Even in the church, I found the opposite of Tlawmngaihna. A man who was a descendant of Christian missionaries was responsible for all the Presbyterian churches’ response to mautam. I was soliciting his help and cooperation. He refused to do anything that might benefit or keep Chakma alive. He said that they didn’t belong in Mizoram. He would be happy to see them starve.
I’m sure there must have been some who responded appropriately. I am positive that there were wealthy benefactors who gave sacrificially to help. I am sure my film footage at my press conference would confront some of them with the reality of the situation. When things got much worse, I’m confident they rose to the challenge. I just don’t know them. The ones I do know, gave the scraps off their tables to help.
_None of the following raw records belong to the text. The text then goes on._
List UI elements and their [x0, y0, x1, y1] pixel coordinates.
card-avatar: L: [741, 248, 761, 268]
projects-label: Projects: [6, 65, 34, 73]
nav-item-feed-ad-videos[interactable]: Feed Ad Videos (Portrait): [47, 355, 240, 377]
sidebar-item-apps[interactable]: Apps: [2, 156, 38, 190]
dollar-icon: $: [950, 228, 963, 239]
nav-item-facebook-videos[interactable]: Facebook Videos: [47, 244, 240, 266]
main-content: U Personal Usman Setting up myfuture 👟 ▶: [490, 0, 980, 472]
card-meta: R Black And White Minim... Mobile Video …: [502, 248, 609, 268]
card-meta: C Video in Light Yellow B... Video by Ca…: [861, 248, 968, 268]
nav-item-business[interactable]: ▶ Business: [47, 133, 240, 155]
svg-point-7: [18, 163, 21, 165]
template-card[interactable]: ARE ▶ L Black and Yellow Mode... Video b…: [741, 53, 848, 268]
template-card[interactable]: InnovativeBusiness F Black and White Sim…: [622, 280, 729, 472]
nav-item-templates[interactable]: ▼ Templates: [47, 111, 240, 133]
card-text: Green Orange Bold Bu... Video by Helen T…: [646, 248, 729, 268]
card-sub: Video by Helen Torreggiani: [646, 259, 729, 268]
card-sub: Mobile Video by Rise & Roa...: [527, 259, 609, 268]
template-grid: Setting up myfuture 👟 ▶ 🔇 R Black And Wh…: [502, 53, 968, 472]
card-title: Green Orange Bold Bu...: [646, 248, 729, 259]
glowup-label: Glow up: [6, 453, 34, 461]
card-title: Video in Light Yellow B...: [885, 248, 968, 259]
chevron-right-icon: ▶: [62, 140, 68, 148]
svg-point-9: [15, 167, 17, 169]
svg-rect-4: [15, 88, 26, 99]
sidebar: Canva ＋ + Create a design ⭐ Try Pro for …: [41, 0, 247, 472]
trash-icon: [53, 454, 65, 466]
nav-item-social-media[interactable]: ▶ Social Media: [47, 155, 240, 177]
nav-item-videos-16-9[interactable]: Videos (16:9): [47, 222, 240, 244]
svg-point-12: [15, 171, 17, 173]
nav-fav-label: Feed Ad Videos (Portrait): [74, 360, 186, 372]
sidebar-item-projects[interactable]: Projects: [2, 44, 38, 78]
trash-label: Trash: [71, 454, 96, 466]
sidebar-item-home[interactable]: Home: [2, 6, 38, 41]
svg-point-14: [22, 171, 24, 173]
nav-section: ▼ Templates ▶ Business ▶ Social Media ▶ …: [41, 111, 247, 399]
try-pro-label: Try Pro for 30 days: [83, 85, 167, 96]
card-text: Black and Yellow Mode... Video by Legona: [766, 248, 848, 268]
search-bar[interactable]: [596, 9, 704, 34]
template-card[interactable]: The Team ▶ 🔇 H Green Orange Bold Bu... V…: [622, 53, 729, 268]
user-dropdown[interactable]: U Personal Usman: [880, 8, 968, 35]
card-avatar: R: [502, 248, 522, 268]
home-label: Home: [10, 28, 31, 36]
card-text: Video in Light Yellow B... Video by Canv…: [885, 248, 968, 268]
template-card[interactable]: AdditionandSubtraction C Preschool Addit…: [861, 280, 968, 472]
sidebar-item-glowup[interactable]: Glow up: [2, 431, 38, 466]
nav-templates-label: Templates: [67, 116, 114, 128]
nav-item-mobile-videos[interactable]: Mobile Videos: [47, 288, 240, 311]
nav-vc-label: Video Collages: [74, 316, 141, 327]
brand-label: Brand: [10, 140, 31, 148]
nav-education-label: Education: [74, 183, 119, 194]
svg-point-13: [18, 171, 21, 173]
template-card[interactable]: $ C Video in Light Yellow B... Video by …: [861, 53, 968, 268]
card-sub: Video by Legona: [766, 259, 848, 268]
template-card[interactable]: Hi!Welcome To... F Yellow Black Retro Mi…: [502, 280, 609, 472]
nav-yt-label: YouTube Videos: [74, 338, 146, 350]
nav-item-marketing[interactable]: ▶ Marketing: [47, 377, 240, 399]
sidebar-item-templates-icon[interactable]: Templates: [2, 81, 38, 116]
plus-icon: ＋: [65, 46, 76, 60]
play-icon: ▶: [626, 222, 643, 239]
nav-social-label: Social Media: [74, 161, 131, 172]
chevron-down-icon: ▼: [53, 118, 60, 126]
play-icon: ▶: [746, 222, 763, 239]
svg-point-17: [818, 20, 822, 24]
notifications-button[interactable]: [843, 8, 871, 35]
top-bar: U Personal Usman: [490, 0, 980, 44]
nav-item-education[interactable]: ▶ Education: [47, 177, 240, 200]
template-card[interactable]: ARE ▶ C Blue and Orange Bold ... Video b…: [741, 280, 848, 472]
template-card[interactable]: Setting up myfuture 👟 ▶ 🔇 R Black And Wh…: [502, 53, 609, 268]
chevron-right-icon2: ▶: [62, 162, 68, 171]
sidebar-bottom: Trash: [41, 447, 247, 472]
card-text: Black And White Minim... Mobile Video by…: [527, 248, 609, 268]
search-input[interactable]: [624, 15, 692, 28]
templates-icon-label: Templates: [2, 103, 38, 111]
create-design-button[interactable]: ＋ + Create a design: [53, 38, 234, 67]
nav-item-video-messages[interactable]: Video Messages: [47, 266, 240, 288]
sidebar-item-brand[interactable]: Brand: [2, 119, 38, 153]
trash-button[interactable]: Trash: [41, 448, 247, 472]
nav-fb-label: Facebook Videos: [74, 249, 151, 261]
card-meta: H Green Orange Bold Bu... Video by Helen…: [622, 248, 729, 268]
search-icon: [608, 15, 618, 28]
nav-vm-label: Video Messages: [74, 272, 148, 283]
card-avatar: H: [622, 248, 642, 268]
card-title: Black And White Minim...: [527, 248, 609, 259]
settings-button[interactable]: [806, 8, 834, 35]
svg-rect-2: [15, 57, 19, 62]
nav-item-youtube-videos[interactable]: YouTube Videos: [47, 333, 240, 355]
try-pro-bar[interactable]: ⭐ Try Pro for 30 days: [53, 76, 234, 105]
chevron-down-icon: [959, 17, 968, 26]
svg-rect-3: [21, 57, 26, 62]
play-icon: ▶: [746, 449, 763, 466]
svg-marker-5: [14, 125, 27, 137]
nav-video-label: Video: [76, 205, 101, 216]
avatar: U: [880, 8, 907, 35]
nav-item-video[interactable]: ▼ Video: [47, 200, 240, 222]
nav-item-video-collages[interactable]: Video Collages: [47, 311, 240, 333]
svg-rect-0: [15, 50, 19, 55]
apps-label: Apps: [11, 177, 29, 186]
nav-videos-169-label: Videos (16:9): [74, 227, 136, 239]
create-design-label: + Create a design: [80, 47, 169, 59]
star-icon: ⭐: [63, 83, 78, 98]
I played by the “rules”. I didn’t spend my time whipping the poor into a frenzy of revenge or coveting the comforts that the wealthy, urban elite enjoyed while the rural poor tried to survive. I didn’t tell them about the tens of millions of dollars wasted by BAFFACOS. Money that was supposed to feed the starving lined the pockets of contractors, business people, bureaucrats and politicians. I didn’t show them pictures of boondoggles used with money allotted for food. They never saw the new homes built with this money either in Mizoram or in Canada. I didn’t tell poor villagers along the Bangladesh border that they were being ripped off by business people. They were entitled to Central Government compensation for the land taken to build the border fence. I didn’t tell them to stop exchanging this for 50 cents on the dollar. I didn’t grab a megaphone and scream about bribes, kickbacks and Swiss bank accounts.
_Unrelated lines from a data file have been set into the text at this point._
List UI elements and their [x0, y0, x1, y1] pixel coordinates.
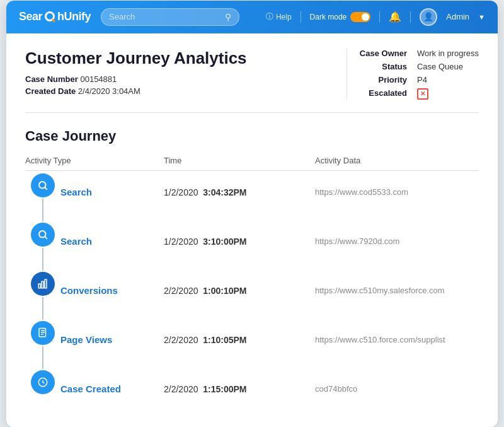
activity-time: 2/2/2020 1:15:00PM [164, 384, 315, 394]
case-number-row: Case Number 00154881 [25, 74, 334, 84]
page-title: Customer Journey Analytics [25, 49, 334, 68]
escalated-value: ✕ [417, 88, 479, 100]
activity-time-value: 3:10:00PM [203, 237, 246, 247]
help-icon: ⓘ [266, 11, 273, 22]
created-date-label: Created Date [25, 86, 76, 96]
activity-time-value: 1:00:10PM [203, 286, 246, 296]
search-bar[interactable]: ⚲ [101, 8, 239, 26]
journey-list: Search 1/2/2020 3:04:32PM https://www.co… [25, 173, 479, 408]
priority-value: P4 [417, 75, 479, 85]
activity-type: Conversions [60, 285, 164, 296]
activity-type-link[interactable]: Search [60, 187, 92, 197]
dark-mode-label: Dark mode [310, 13, 347, 21]
case-info: Customer Journey Analytics Case Number 0… [25, 49, 334, 96]
help-button[interactable]: ⓘ Help [266, 11, 292, 22]
journey-row: Search 1/2/2020 3:04:32PM https://www.co… [60, 173, 479, 211]
case-owner-label: Case Owner [360, 49, 407, 58]
activity-data: cod74bbfco [315, 384, 479, 394]
activity-icon-conversions [31, 272, 55, 296]
svg-line-1 [45, 187, 47, 189]
logo-o-icon [45, 11, 55, 21]
activity-date: 2/2/2020 [164, 335, 198, 345]
activity-time-value: 1:15:00PM [203, 384, 246, 394]
journey-icon-col [25, 370, 60, 394]
col-time: Time [164, 156, 315, 165]
svg-line-3 [45, 236, 47, 238]
activity-type-link[interactable]: Case Created [60, 383, 121, 394]
journey-icon-col [25, 321, 60, 370]
escalated-icon: ✕ [417, 88, 428, 100]
list-item: Case Created 2/2/2020 1:15:00PM cod74bbf… [25, 370, 479, 408]
activity-icon-page-views [31, 321, 55, 345]
activity-data: https://www.7920d.com [315, 237, 479, 246]
dark-mode-switch[interactable] [350, 12, 370, 22]
search-input[interactable] [109, 12, 220, 21]
help-label: Help [276, 13, 292, 21]
journey-icon-col [25, 272, 60, 321]
search-icon: ⚲ [225, 12, 231, 22]
status-label: Status [360, 62, 407, 71]
connector [42, 297, 43, 320]
svg-rect-6 [45, 279, 47, 288]
activity-icon-case-created [31, 370, 55, 394]
svg-rect-5 [42, 281, 43, 288]
activity-time-value: 1:10:05PM [203, 335, 246, 345]
journey-icon-col [25, 173, 60, 223]
activity-date: 1/2/2020 [164, 237, 198, 247]
list-item: Search 1/2/2020 3:04:32PM https://www.co… [25, 173, 479, 223]
activity-type-link[interactable]: Search [60, 236, 92, 247]
section-title: Case Journey [25, 128, 479, 144]
status-value: Case Queue [417, 62, 479, 71]
nav-divider-1 [301, 11, 301, 23]
col-activity-data: Activity Data [315, 156, 479, 165]
app-window: SearhUnify ⚲ ⓘ Help Dark mode 🔔 👤 Admin … [6, 1, 498, 427]
journey-row: Case Created 2/2/2020 1:15:00PM cod74bbf… [60, 370, 479, 408]
activity-time: 2/2/2020 1:00:10PM [164, 286, 315, 296]
priority-label: Priority [360, 75, 407, 85]
logo-text: Sear [19, 10, 42, 23]
connector [42, 248, 43, 271]
list-item: Search 1/2/2020 3:10:00PM https://www.79… [25, 223, 479, 272]
activity-date: 1/2/2020 [164, 187, 198, 197]
connector [42, 346, 43, 369]
chevron-down-icon[interactable]: ▼ [478, 13, 485, 21]
navbar: SearhUnify ⚲ ⓘ Help Dark mode 🔔 👤 Admin … [6, 1, 498, 33]
case-number-value: 00154881 [80, 74, 117, 84]
app-logo[interactable]: SearhUnify [19, 10, 91, 23]
logo-text-after: hUnify [57, 10, 91, 23]
list-item: Conversions 2/2/2020 1:00:10PM https://w… [25, 272, 479, 321]
activity-type: Search [60, 236, 164, 247]
list-item: Page Views 2/2/2020 1:10:05PM https://ww… [25, 321, 479, 370]
journey-icon-col [25, 223, 60, 272]
activity-type: Search [60, 187, 164, 198]
journey-row: Search 1/2/2020 3:10:00PM https://www.79… [60, 223, 479, 260]
activity-data: https://www.cod5533.com [315, 187, 479, 197]
journey-row: Conversions 2/2/2020 1:00:10PM https://w… [60, 272, 479, 310]
nav-divider-3 [410, 11, 411, 23]
journey-row: Page Views 2/2/2020 1:10:05PM https://ww… [60, 321, 479, 359]
case-owner-value: Work in progress [417, 49, 479, 58]
activity-type-link[interactable]: Page Views [60, 334, 112, 345]
activity-date: 2/2/2020 [164, 384, 198, 394]
table-header: Activity Type Time Activity Data [25, 156, 479, 171]
admin-label: Admin [446, 12, 469, 21]
dark-mode-toggle[interactable]: Dark mode [310, 12, 371, 22]
activity-date: 2/2/2020 [164, 286, 198, 296]
created-date-row: Created Date 2/4/2020 3:04AM [25, 86, 334, 96]
case-number-label: Case Number [25, 74, 78, 84]
avatar[interactable]: 👤 [420, 8, 437, 26]
activity-time: 1/2/2020 3:04:32PM [164, 187, 315, 197]
connector [42, 199, 43, 221]
nav-divider-2 [379, 11, 380, 23]
activity-type: Page Views [60, 334, 164, 346]
case-journey: Case Journey Activity Type Time Activity… [25, 128, 479, 408]
activity-icon-search [31, 173, 55, 197]
case-meta: Case Number 00154881 Created Date 2/4/20… [25, 74, 334, 96]
activity-type-link[interactable]: Conversions [60, 285, 118, 296]
col-activity-type: Activity Type [25, 156, 164, 165]
bell-icon[interactable]: 🔔 [389, 11, 401, 23]
activity-data: https://www.c510.force.com/supplist [315, 335, 479, 344]
escalated-label: Escalated [360, 88, 407, 98]
activity-data: https://www.c510my.salesforce.com [315, 286, 479, 295]
activity-type: Case Created [60, 383, 164, 395]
I put my head down and tried to get as much food and money into Mizoram as I could. I made or helped make numerous documentaries. I gave TV and radio interviews. I contacted every aid agency I could. I spent days in government offices getting permissions. I spent and borrowed money till I was nearly bankrupt. I risked my marriage. I had my email hacked. I traveled over rough roads and up rivers to deliver rice. I was burnt out by the end. All the while, back in Aizawl, the rich and powerful partied.
That will never happen again. I won’t keep silent. Now I know, Tlawmngaihna is an one way street. When your “betters” ask for young men to dig graves and rescue those caught in mudslides, they show up. When the poor are starving to death, the very richest say that the poor are just making up stories. Tlawmngaihna is a myth that the powerful use to distract citizens away from the utter failures of government and the elite who benefit from that government.
The Central Bureau of Intelligence kept watch over my activities during the time of Mautam. They wanted to make sure I wasn’t trying to start a revolution. It was ironic since I was trying to stop one from happening. In the future I’m going to keep the CBI and police busy investigating all the secrets I know. Either I do that or I blackmail the politicians and business people to help. They told me their secrets and then expected me to keep silent while their flesh and blood die preventable deaths. No way, not during the next disaster. Either they will help or I will tell everything I know.
Mautam changed me for the worse. I found out Tlawmngaihna is a myth. I’m sorry kids, but I can never be the same.